Tessa rounded on me. “What about you, Penny? I heard you and Kit were back days ago.” She sighed wistfully. “He truly is an exceptional man.”
My expression soured, and I moved past her to the stove where I checked the fire before getting a pot to start the compote.
Tessa stooped to let the cat leap away, then dusted her hands together.
“Seems you weren’t lying about that spot of his,” she carried on.
“And to divide the bones into boxes? I wish Rose and I had thought of that. We had the thing in a leather sack, bumping around in the cart and raising an ungodly stench. It’s a wonder the vultures didn’t follow us the whole way home. ”
Rosie gagged and covered her mouth.
“I will say, it’s simpler with bones, isn’t it?” Tessa mused. “Less mess. You got off easy.”
Recalling the night I’d spent clutching the lantern at the graveside while Kit toiled over the frozen ground made my head shake.
Nothing about it had been easy, certainly not for Kit.
He’d struggled and insisted on sparing me the work even though his own body was weak from the hemlock.
Then, when I passed out, he drove me to the mission. He held my hands…
Rosie gave me a bowl of berries to dump in the pan, then followed them with a heaping scoop of sugar.
“I should ask Kit to share his secret stash,” Tessa said. I’d almost managed to tune her out. “I never see him in town. He's only ever working the forge when he's there. He never wanders the market...”
Taking a spare rolling pin, I turned its end down into the pan and began crushing the berries. Deep, purple juice bled into the sugar crystals in swelling splotches.
“Kit’s a private person,” I muttered, and Tessa laughed.
“I would like to get to know him in private,” she teased.
Tension rippled up my spine, and I tightened my grip on the rolling pin. I ground it against the berries, popping them, then twisting so the thin skins shredded. “Can we talk about something else?” I aimed my question at Rosie, hoping she could come up with another topic.
Rosie scooped a lump of butter into her bowl while looking more than a bit overwhelmed. Before she could change the subject, Tessa continued, though it seemed she was speaking more to herself than either of us.
“Perhaps I should pay him a visit at the smithy,” she said. “I hesitate to interrupt his work though. He looks so strapping swinging that hammer.”
A growl edged out of me.

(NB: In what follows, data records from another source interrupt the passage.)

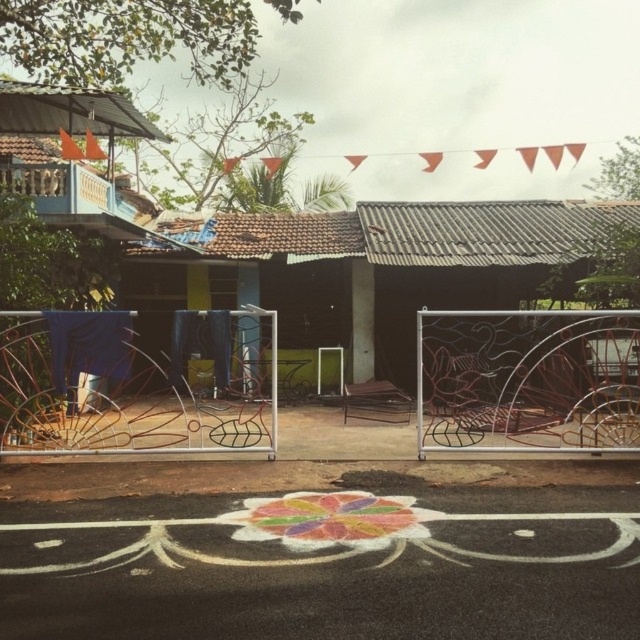 Question: Does blue painted wood hut at left appear on the left side of wooden chair at center?

Choices:
 (A) no
 (B) yes

Answer: (B)

Question: Does brown corrugated metal hut at center have a lesser width compared to blue painted wood hut at left?

Choices:
 (A) no
 (B) yes

Answer: (A)

Question: Which object is the closest to the blue painted wood hut at left?

Choices:
 (A) brown corrugated metal hut at center
 (B) wooden chair at center

Answer: (A)

Question: Where is brown corrugated metal hut at center located in relation to blue painted wood hut at left in the image?

Choices:
 (A) above
 (B) below

Answer: (B)

Question: Which object is farther from the camera taking this photo?

Choices:
 (A) brown corrugated metal hut at center
 (B) wooden chair at center
 (C) blue painted wood hut at left

Answer: (A)

Question: Which object appears closest to the camera in this image?

Choices:
 (A) blue painted wood hut at left
 (B) brown corrugated metal hut at center

Answer: (A)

Grinding the berries into pulp had only done so much to vent the frustration that had been mounting since I first saw the nag of a woman haunting Rosie’s home.
I was beginning to like her even less than Violette, and that was saying something.
In fact, Violette had improved in my estimation after I’d learned she didn’t care for Merrick much more than I did.
But as for Tessa prowling the town square planning to catch Kit unaware, descending on him with sharp claws and salacious intent, I wouldn’t allow it. I needed to put an end to her fantasies of having any sort of dalliance with him. A firm stop.
I set the rolling pin on the counter with a loud knock. Rosie jumped as I whirled on Tessa and declared, “Kit doesn’t fancy women.”